6 questions you are used to being asked if you have younger siblings
there's many pros and cons to growing up with younger siblings. from your younger sibling's perspective, you've got it all. you get to ride shotgun every time you get in the car, you get a later curfew and it just seems like you simply have more freedom to do as you please. but as the saying goes, to whom much is given much is required. and, if you want to receive all of the benefits that come along with being older than some (or all) of your siblings, you better be prepared to answer these questions at any given moment.
6). where is your brother/sister?
if you are one of the oldest, you know that growing up, you had to know where your younger siblings were at all times. we were the original "find my iphone" before that was even a thing. and if you ever didn’t know where they were, you found out. it was either that or you had to deal with your parent(s) accusing you of being inept or something else that was otherwise belittling and most likely, rude.
5). what type of example are you setting?
being one of the eldest, you basically have kids. your younger siblings are your children. so with that, you’ve got to consider the type of “example” you’re setting for them based off the lifestyle you live, they said. it’s safe to assume that at this point, you may very well be used to living under a microscope because it seems like someone is always pressed about what you are doing, whether it's your parents or your sibling-kids.
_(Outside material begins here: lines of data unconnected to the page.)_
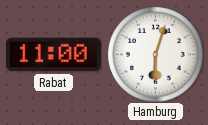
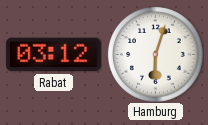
Rabat: 11:00 -> 03:12
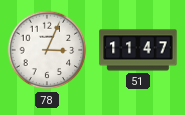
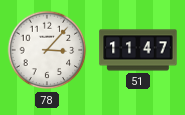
78: 3:04 -> 3:07
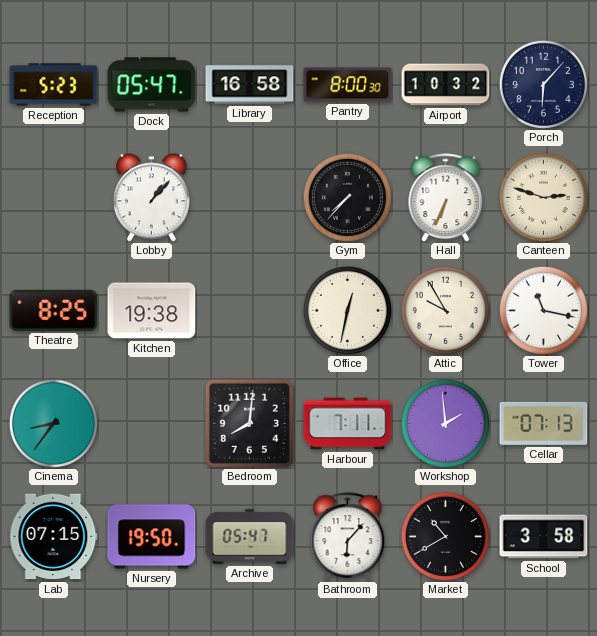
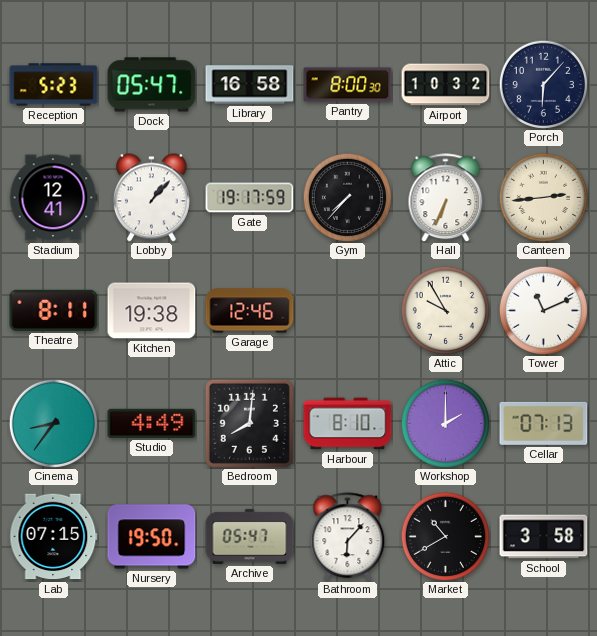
Stadium: none -> 12:41
Gate: none -> 19:17
Canteen: 2:48 -> 2:44
Theatre: 8:25 -> 8:11
Garage: none -> 12:46
Office: 12:32 -> none
Tower: 11:17 -> 11:11
Studio: none -> 4:49
Harbour: 7:11 -> 8:10
Workshop: 1:59 -> 2:00
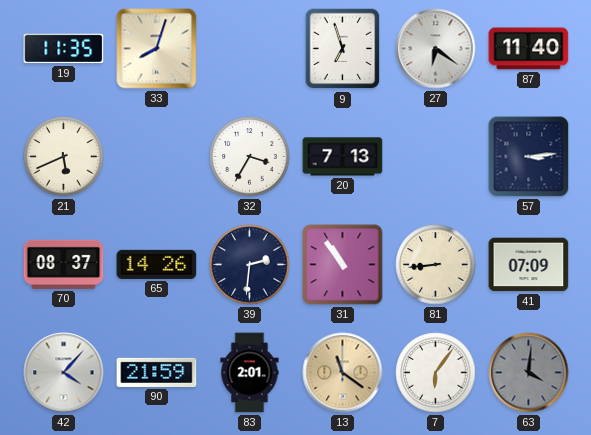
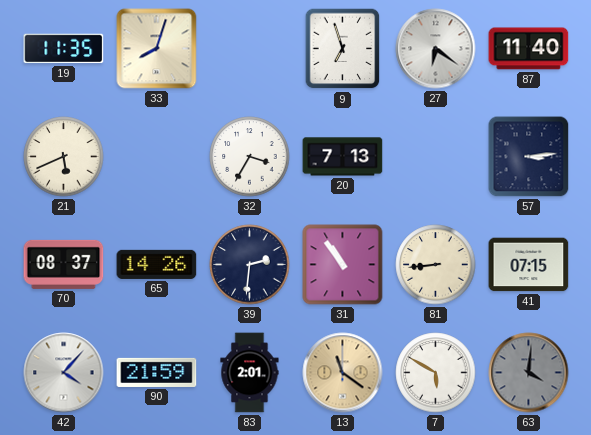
41: 07:09 -> 07:15
7: 6:06 -> 5:50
4). can you go pick up (insert sibling name) from (insert sibling location)?
not only are the older kids the original "find my iphone" for tracking their younger siblings, they are also the original uber and lyft drivers. think about it, when you got your permit, you thought you’d get the car more. and in most cases, you might have. but, with the car also came a list of stipulations from your parents, with one of them almost always involving those pesky younger siblings. crazy thing is, mom and dad always knew how to pose things as a question, even though it wasn't up for debate. crazy, right?
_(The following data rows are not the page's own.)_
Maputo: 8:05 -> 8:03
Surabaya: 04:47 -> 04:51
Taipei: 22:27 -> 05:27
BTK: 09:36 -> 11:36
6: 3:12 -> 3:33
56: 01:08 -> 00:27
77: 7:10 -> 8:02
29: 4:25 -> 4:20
3). did you take out the chicken like I asked you?
growing up, this is arguably one of your most important tasks as one of the eldest. if you aren’t already cooking meals yourself (most of us learned at like age 3 months), you better believe you’ve been delegated the task of “official chicken taken-outer”. if you’re like me, 98% of the time you forgot to take it out on time and had to bare the consequences of the chicken not being thawed out completely when your parents came home.
2). do I have to come to report card pickup, or can they give it to you?
as if taking out the chicken wasn’t enough of a hassle, being one of the eldest meant you may have found yourself picking up report cards on report card pick-up day. or, maybe that was just me. it was as though my teachers (and that of my younger siblings) had some sort of unspoken agreement with my mom; one that granted me permission to collect report cards so that she didn’t have to leave work early to get to our school. joy.
1). can I borrow some money?
as one of the eldest, your younger siblings may think you are an atm (automatically their money). you’ve made a name for yourself as one of their protectors and someone who legitimately has their best interest at heart. in doing so, they’ve gotten comfortable (and maybe a little too comfortable) with asking you for money to purchase things that they “need” (or don’t need, but really want). it’s usually the latter of the two.